> Exercise aim
Your reply should reproduce the data below without a single alteration, apart from dropping the images.

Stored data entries
===============

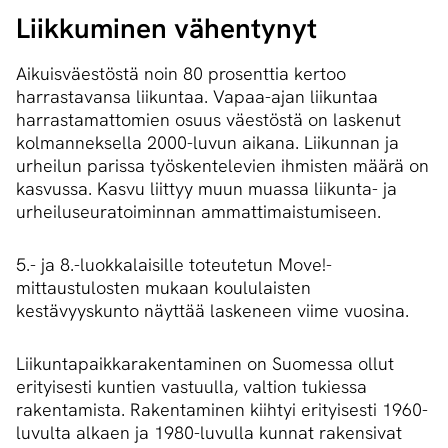
Liikkuminen vähentynyt
Aikuisväestöstä noin 80 prosenttia kertoo
harrastavansa liikuntaa. Vapaa-ajan liikuntaa
harrastamattomien osuus väestöstä on laskenut
kolmanneksella 2000-luvun aikana. Liikunnan ja
urheilun parissa työskentelevien ihmisten määrä on
kasvussa. Kasvu liittyy muun muassa liikunta- ja
urheiluseuratoiminnan ammattimaistumiseen.
5.- ja 8.-luokkalaisille toteutetun Move!-
mittaustulosten mukaan koululaisten
kestävyyskunto näyttää laskeneen viime vuosina.
Liikuntapaikkarakentaminen on Suomessa ollut
erityisesti kuntien vastuulla, valtion tukiessa
rakentamista. Rakentaminen kiihtyi erityisesti 1960-
luvulta alkaen ja 1980-luvulla kunnat rakensivat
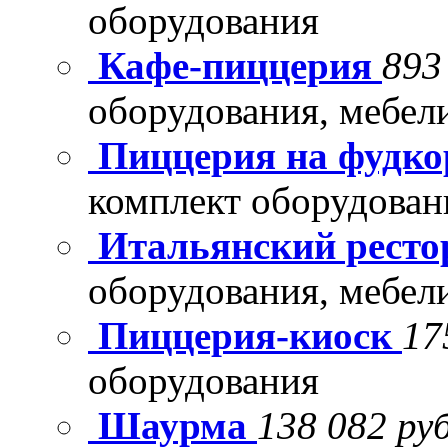
оборудования
Кафе-пиццерия
893
оборудования, мебел
Пиццерия на фудко
комплект оборудован
Итальянский рест
оборудования, мебел
Пиццерия-киоск
17
оборудования
Шаурма
138 082 руб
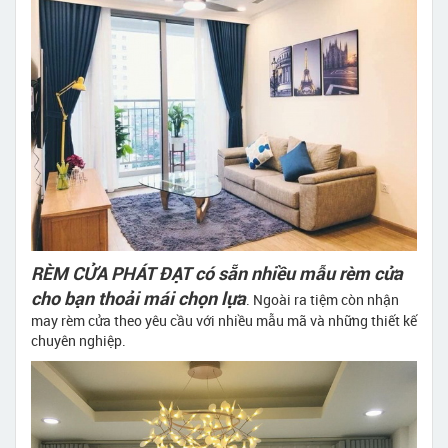
RÈM CỬA PHÁT ĐẠT có sẵn nhiều mẫu rèm cửa
cho bạn thoải mái chọn lựa
. Ngoài ra tiệm còn nhận
may rèm cửa theo yêu cầu với nhiều mẫu mã và những thiết kế
chuyên nghiệp.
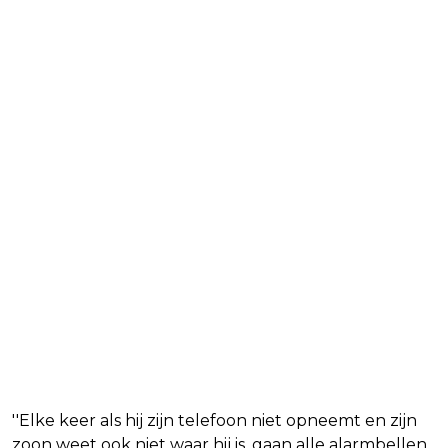
''Elke keer als hij zijn telefoon niet opneemt en zijn
zoon weet ook niet waar hij is, gaan alle alarmbellen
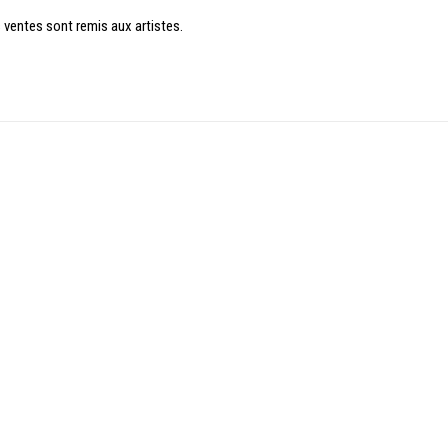
 ventes sont remis aux artistes.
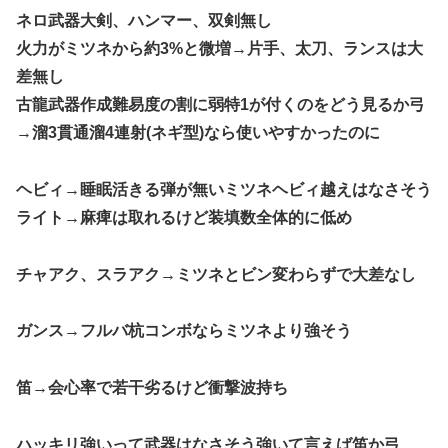
ネロ武器大剣、ハンマー、双剣無し
火力がミツネから約3%と微増→片手、太刀、ランスは大
差無し
古龍武器作成難易度の割に弱特1が付くのをどう見るか弓
→溜3貫通溜4連射(ネギ型)なら使いやすかったのに
ヘビィ→睡眠活きる弾が無いミツネヘビィ越えはなさそう
ライト→麻痺は取れるけど装填数全体的に低め
チャアク、スラアク→ミツネとビン変わらずで大差なし
ガンス→フルバ杭コンボならミツネより強そう
笛→会心率で若干劣るけど衝撃波持ち
ハッキリ強いって武器はなさそう強いて言えば笛か弓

===============

> Response area
Liikkuminen vähentynyt
Aikuisväestöstä noin 80 prosenttia kertoo
harrastavansa liikuntaa. Vapaa-ajan liikuntaa
harrastamattomien osuus väestöstä on laskenut
kolmanneksella 2000-luvun aikana. Liikunnan ja
urheilun parissa työskentelevien ihmisten määrä on
kasvussa. Kasvu liittyy muun muassa liikunta- ja
urheiluseuratoiminnan ammattimaistumiseen.
5.- ja 8.-luokkalaisille toteutetun Move!-
mittaustulosten mukaan koululaisten
kestävyyskunto näyttää laskeneen viime vuosina.
Liikuntapaikkarakentaminen on Suomessa ollut
erityisesti kuntien vastuulla, valtion tukiessa
rakentamista. Rakentaminen kiihtyi erityisesti 1960-
luvulta alkaen ja 1980-luvulla kunnat rakensivat
оборудования
Кафе-пиццерия
893
оборудования, мебел
Пиццерия на фудко
комплект оборудован
Итальянский рест
оборудования, мебел
Пиццерия-киоск
17
оборудования
Шаурма
138 082 руб
RÈM CỬA PHÁT ĐẠT có sẵn nhiều mẫu rèm cửa
cho bạn thoải mái chọn lựa
. Ngoài ra tiệm còn nhận
may rèm cửa theo yêu cầu với nhiều mẫu mã và những thiết kế
chuyên nghiệp.
''Elke keer als hij zijn telefoon niet opneemt en zijn
zoon weet ook niet waar hij is, gaan alle alarmbellen
 ventes sont remis aux artistes.
ネロ武器大剣、ハンマー、双剣無し
火力がミツネから約3%と微増→片手、太刀、ランスは大
差無し
古龍武器作成難易度の割に弱特1が付くのをどう見るか弓
→溜3貫通溜4連射(ネギ型)なら使いやすかったのに
ヘビィ→睡眠活きる弾が無いミツネヘビィ越えはなさそう
ライト→麻痺は取れるけど装填数全体的に低め
チャアク、スラアク→ミツネとビン変わらずで大差なし
ガンス→フルバ杭コンボならミツネより強そう
笛→会心率で若干劣るけど衝撃波持ち
ハッキリ強いって武器はなさそう強いて言えば笛か弓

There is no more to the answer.